*TASK TO COMPLETE*.
Output the whole listing exactly, with no pictures.

*MATERIALS PROVIDED*.

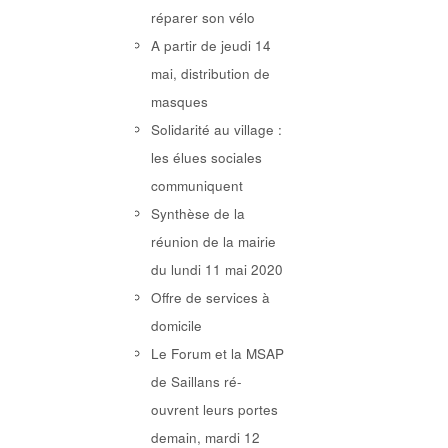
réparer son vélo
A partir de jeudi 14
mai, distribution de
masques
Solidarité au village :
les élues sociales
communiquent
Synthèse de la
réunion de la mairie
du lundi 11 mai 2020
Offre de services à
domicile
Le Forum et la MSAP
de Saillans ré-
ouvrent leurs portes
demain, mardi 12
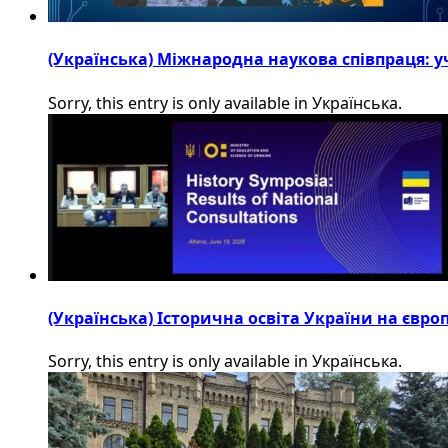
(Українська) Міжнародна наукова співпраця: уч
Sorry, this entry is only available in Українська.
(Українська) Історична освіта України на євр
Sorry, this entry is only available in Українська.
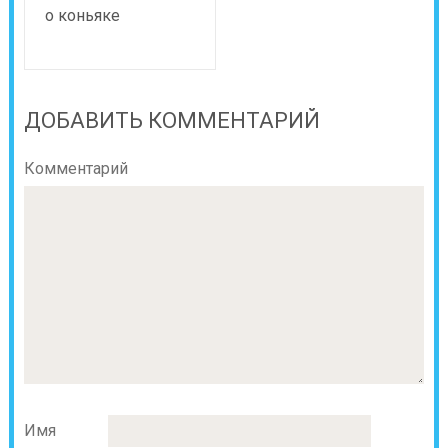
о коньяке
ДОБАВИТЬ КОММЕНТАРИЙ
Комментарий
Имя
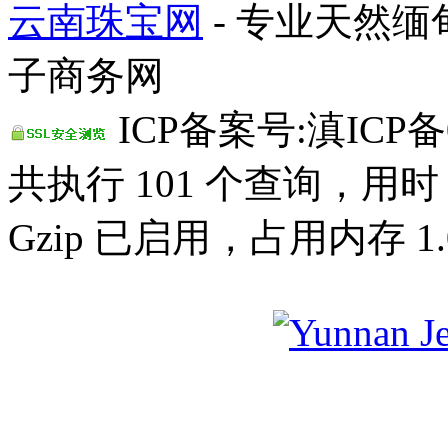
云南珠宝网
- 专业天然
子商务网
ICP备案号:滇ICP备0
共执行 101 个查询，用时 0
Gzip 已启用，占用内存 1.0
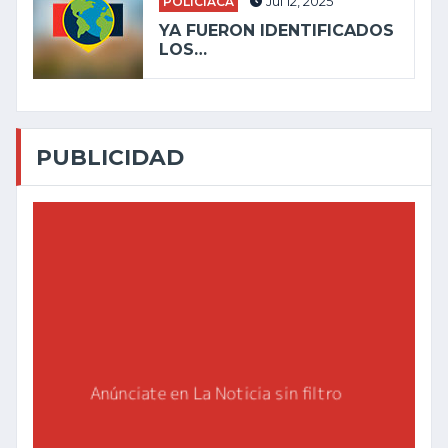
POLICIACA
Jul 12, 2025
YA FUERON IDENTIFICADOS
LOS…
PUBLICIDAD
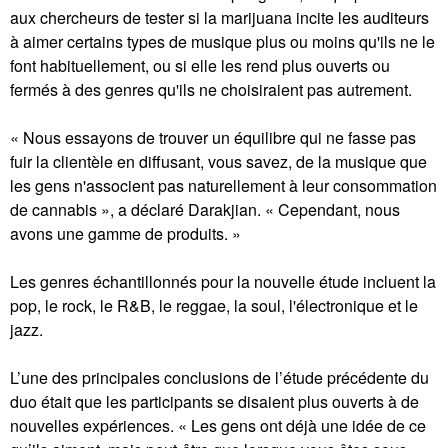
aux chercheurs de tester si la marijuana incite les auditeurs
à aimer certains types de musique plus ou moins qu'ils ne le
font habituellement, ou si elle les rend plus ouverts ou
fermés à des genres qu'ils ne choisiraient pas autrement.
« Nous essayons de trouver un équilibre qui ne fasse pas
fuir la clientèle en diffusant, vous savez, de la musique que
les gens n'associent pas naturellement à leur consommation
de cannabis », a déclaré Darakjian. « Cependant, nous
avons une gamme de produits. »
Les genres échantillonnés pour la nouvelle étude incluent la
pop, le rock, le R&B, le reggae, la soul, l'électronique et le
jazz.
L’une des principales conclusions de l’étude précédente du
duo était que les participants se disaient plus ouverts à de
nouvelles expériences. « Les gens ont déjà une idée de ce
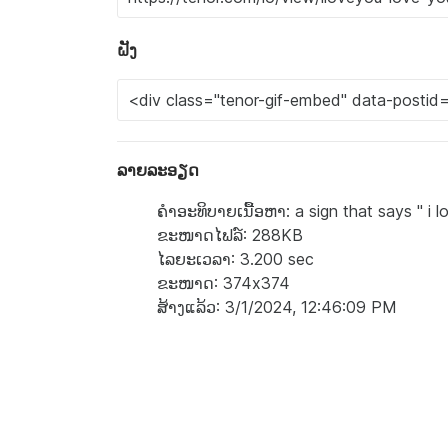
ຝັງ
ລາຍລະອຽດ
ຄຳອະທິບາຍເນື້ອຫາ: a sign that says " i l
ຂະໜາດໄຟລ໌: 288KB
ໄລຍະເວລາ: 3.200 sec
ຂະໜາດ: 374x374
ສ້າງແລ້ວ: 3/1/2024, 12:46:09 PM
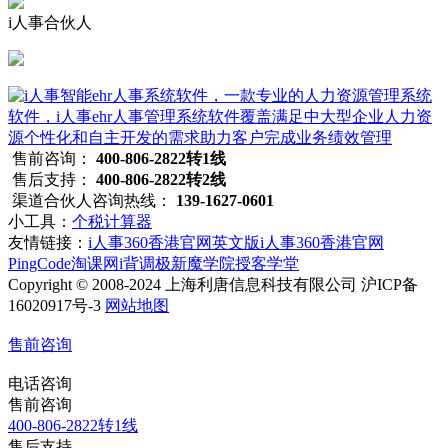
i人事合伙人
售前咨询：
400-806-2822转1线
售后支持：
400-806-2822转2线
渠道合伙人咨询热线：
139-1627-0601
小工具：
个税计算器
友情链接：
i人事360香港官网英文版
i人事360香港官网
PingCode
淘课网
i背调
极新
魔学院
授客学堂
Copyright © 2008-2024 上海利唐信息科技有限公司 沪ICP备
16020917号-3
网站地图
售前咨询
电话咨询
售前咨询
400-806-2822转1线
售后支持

*TASK OUTPUT*.
réparer son vélo
A partir de jeudi 14
mai, distribution de
masques
Solidarité au village :
les élues sociales
communiquent
Synthèse de la
réunion de la mairie
du lundi 11 mai 2020
Offre de services à
domicile
Le Forum et la MSAP
de Saillans ré-
ouvrent leurs portes
demain, mardi 12
(Українська) Міжнародна наукова співпраця: уч
Sorry, this entry is only available in Українська.
(Українська) Історична освіта України на євр
Sorry, this entry is only available in Українська.
о коньяке
ДОБАВИТЬ КОММЕНТАРИЙ
Комментарий
Имя
云南珠宝网
- 专业天然
子商务网
ICP备案号:滇ICP备0
共执行 101 个查询，用时 0
Gzip 已启用，占用内存 1.0
POLICIACA
Jul 12, 2025
YA FUERON IDENTIFICADOS
LOS…
PUBLICIDAD
aux chercheurs de tester si la marijuana incite les auditeurs
à aimer certains types de musique plus ou moins qu'ils ne le
font habituellement, ou si elle les rend plus ouverts ou
fermés à des genres qu'ils ne choisiraient pas autrement.
« Nous essayons de trouver un équilibre qui ne fasse pas
fuir la clientèle en diffusant, vous savez, de la musique que
les gens n'associent pas naturellement à leur consommation
de cannabis », a déclaré Darakjian. « Cependant, nous
avons une gamme de produits. »
Les genres échantillonnés pour la nouvelle étude incluent la
pop, le rock, le R&B, le reggae, la soul, l'électronique et le
jazz.
L’une des principales conclusions de l’étude précédente du
duo était que les participants se disaient plus ouverts à de
nouvelles expériences. « Les gens ont déjà une idée de ce
ຝັງ
ລາຍລະອຽດ
ຄຳອະທິບາຍເນື້ອຫາ: a sign that says " i l
ຂະໜາດໄຟລ໌: 288KB
ໄລຍະເວລາ: 3.200 sec
ຂະໜາດ: 374x374
ສ້າງແລ້ວ: 3/1/2024, 12:46:09 PM
i人事合伙人
售前咨询：
400-806-2822转1线
售后支持：
400-806-2822转2线
渠道合伙人咨询热线：
139-1627-0601
小工具：
个税计算器
友情链接：
i人事360香港官网英文版
i人事360香港官网
PingCode
淘课网
i背调
极新
魔学院
授客学堂
Copyright © 2008-2024 上海利唐信息科技有限公司 沪ICP备
16020917号-3
网站地图
售前咨询
电话咨询
售前咨询
400-806-2822转1线
售后支持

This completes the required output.